The Faculty Executive Committee held their first meeting of the month on Monday. Discussion topics ranged from the undergraduate curriculum, to the Silent Sam controversy, to drafts of the new University budget.
The Faculty Executive Committee works to represent the interests of the general faculty to the UNC administration, in addition to working with the Faculty Council to make University-wide educational policies.
Undergraduate curriculum changes
Members spent the first portion of the meeting discussing a possible revamp of the undergraduate curriculum requirements. Senior Associate Dean for Undergraduate Education, Abigail Panter, visited to discuss the draft of a new undergraduate general education curriculum.
The newest features of the draft included capacities in certain skill sets, as opposed to requirements for specific kinds of courses. The draft also introduces a new Ideas, Information and Inquiry course requirement for all first-year students.
“What we are trying to do with these actions would be to think about the liberal arts overall, and to think about what is it that we value overall,” Panter told the committee. “(So) that all of our students really should be exposed to and have the ability to experience they’re here.”

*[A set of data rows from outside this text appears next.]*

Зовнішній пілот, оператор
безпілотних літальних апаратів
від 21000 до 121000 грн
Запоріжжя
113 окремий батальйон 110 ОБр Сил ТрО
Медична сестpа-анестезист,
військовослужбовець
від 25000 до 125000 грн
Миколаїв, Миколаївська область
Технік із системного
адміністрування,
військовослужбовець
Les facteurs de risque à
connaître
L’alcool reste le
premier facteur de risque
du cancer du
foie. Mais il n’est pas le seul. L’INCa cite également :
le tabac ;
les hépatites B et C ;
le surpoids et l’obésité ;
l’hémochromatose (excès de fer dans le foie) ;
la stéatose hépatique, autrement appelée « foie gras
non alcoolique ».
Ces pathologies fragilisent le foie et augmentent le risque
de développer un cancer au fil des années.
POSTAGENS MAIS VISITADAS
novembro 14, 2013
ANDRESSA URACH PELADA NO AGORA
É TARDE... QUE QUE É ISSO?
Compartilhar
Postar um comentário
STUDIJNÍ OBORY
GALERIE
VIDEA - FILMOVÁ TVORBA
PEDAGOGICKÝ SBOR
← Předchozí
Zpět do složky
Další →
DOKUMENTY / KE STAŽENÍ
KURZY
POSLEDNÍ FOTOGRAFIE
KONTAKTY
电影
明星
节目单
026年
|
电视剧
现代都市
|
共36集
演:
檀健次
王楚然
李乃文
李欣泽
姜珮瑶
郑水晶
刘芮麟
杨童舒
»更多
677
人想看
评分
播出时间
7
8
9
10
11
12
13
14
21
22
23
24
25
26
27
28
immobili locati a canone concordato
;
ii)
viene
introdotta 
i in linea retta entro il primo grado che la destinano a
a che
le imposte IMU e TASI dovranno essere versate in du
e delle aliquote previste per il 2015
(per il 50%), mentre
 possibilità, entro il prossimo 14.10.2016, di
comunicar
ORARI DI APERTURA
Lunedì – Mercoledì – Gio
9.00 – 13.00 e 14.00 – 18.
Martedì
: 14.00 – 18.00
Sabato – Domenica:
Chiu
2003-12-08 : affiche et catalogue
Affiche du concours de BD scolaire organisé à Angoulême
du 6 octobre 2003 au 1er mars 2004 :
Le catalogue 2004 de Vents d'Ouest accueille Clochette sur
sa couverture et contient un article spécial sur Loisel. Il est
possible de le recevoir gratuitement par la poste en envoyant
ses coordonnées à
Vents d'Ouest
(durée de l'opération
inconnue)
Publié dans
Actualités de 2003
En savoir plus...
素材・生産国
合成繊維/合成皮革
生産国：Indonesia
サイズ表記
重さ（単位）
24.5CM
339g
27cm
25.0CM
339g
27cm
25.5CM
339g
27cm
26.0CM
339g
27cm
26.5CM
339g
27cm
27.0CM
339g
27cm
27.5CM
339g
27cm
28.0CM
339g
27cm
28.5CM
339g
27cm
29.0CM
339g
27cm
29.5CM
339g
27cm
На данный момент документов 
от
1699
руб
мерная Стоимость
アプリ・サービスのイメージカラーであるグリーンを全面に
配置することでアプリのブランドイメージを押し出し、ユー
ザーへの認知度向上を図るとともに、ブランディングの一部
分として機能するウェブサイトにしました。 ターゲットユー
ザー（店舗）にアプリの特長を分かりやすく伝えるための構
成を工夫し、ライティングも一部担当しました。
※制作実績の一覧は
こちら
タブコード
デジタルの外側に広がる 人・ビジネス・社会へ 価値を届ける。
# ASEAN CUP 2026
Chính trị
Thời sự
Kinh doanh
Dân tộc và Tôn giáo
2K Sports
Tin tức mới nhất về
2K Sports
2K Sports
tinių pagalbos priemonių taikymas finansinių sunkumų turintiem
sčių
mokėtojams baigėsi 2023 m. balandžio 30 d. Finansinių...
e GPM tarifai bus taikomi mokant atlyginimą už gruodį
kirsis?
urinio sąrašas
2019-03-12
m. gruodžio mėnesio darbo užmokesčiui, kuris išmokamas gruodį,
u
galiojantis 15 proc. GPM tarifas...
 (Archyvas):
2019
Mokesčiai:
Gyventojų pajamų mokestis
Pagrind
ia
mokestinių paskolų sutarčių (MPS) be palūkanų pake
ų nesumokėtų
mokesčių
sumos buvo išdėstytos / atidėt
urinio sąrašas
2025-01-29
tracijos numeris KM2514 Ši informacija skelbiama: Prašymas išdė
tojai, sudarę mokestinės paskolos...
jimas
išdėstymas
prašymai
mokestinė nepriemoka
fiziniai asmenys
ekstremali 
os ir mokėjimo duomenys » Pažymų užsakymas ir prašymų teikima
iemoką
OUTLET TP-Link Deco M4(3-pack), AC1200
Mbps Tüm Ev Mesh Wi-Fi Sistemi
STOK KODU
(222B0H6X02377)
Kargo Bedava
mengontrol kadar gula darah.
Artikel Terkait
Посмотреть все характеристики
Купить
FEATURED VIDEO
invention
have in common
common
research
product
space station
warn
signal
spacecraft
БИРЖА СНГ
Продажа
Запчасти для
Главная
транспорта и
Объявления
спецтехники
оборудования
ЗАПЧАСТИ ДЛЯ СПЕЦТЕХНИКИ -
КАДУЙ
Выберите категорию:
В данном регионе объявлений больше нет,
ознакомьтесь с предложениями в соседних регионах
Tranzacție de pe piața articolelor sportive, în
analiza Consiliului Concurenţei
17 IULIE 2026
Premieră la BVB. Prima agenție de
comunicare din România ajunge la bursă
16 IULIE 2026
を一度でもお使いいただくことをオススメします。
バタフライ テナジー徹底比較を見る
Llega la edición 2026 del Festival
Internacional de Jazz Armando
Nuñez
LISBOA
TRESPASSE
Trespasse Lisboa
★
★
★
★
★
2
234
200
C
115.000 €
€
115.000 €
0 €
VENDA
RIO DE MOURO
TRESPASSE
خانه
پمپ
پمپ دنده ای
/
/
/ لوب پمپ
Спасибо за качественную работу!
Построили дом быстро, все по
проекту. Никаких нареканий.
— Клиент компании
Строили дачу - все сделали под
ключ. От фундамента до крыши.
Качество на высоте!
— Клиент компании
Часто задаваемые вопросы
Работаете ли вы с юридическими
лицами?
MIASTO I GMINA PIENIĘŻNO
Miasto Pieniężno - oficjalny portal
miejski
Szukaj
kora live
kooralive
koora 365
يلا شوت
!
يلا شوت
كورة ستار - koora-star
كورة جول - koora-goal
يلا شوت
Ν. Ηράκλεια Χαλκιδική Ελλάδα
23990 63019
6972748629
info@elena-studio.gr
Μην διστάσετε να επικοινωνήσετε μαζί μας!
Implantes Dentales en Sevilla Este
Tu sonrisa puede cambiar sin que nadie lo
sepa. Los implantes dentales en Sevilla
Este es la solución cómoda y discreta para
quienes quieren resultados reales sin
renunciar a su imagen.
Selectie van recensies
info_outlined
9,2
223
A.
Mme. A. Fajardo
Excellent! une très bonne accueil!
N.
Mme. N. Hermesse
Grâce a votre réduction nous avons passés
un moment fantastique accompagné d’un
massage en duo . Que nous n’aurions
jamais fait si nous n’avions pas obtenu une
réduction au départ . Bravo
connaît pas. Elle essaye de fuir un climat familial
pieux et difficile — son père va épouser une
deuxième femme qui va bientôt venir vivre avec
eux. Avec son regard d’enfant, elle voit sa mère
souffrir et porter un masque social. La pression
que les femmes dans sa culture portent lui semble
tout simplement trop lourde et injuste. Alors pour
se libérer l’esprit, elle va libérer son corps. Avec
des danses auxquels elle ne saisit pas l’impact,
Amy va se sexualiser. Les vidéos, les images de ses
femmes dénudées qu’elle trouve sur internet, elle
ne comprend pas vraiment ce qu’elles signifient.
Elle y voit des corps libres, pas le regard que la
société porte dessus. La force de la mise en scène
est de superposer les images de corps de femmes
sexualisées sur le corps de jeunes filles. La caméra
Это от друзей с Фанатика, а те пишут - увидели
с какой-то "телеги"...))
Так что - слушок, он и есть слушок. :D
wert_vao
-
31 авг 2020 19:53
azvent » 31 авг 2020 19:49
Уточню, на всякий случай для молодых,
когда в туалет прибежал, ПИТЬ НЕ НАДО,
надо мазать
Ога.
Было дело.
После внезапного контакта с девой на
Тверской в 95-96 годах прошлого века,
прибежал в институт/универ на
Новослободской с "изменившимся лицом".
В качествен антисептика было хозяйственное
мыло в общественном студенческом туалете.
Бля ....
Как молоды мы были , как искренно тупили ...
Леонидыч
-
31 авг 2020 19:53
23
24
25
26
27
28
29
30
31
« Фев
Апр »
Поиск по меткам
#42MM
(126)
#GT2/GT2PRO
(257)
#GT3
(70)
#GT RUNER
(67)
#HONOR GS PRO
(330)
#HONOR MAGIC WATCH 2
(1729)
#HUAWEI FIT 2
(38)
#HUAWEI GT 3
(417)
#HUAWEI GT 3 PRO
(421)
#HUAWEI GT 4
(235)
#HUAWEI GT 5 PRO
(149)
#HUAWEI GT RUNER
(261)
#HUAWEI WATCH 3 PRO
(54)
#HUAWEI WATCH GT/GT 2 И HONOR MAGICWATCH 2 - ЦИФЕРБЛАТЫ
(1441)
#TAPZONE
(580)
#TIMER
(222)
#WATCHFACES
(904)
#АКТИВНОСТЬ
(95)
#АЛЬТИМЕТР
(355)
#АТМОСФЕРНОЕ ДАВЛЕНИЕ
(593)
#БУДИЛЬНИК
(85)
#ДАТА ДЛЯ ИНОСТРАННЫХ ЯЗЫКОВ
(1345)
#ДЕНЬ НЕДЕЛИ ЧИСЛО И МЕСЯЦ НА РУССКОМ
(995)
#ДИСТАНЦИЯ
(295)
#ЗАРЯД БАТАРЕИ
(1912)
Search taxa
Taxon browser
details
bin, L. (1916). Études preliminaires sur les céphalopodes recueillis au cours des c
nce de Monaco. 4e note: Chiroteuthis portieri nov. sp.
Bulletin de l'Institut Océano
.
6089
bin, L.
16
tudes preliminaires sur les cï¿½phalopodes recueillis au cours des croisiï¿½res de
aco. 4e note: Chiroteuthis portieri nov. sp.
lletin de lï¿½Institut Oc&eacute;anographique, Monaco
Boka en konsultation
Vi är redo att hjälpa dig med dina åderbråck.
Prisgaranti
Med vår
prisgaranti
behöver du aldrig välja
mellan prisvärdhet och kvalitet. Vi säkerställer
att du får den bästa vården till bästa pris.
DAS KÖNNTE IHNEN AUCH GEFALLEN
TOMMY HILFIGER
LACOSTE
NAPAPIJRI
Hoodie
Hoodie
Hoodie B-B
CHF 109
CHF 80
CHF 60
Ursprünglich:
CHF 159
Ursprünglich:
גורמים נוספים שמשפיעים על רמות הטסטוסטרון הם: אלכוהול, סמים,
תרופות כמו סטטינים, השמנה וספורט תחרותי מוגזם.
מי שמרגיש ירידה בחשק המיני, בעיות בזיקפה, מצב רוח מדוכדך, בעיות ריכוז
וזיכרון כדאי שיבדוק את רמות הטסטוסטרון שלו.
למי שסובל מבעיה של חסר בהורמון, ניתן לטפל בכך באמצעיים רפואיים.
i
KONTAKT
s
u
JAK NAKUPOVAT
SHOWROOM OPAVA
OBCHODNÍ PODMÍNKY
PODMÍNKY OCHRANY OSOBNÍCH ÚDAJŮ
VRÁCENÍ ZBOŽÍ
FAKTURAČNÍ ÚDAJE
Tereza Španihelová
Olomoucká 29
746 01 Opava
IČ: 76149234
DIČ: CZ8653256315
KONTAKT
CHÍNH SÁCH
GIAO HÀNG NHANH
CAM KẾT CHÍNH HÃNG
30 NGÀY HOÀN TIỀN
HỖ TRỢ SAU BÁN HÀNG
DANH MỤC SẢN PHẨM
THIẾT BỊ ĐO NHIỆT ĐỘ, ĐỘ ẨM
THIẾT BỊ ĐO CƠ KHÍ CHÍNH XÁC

Dramatic Art Department Chair Adam Versényi, who worked with Panter on the draft, pointed out that UNC has far more undergraduate curriculum requirements than any of its peer institutions. Versényi said the University currently requires student to take 77 credit hours of general education requirements.
“That is way out of whack with other schools in the system, and even more out of whack than our peer institutions across the country, which are generally at 48,” said Versényi, his comment echoed by nods from committee members.
An animated discussion followed as members talked about how to fix loopholes and weaknesses in the draft — for example, UNC art history professor Cary Levine pointed out how, with the new plan, students could theoretically graduate without taking an arts class. Members also brainstormed on how to go about assessing the success of a new curriculum if it is implemented.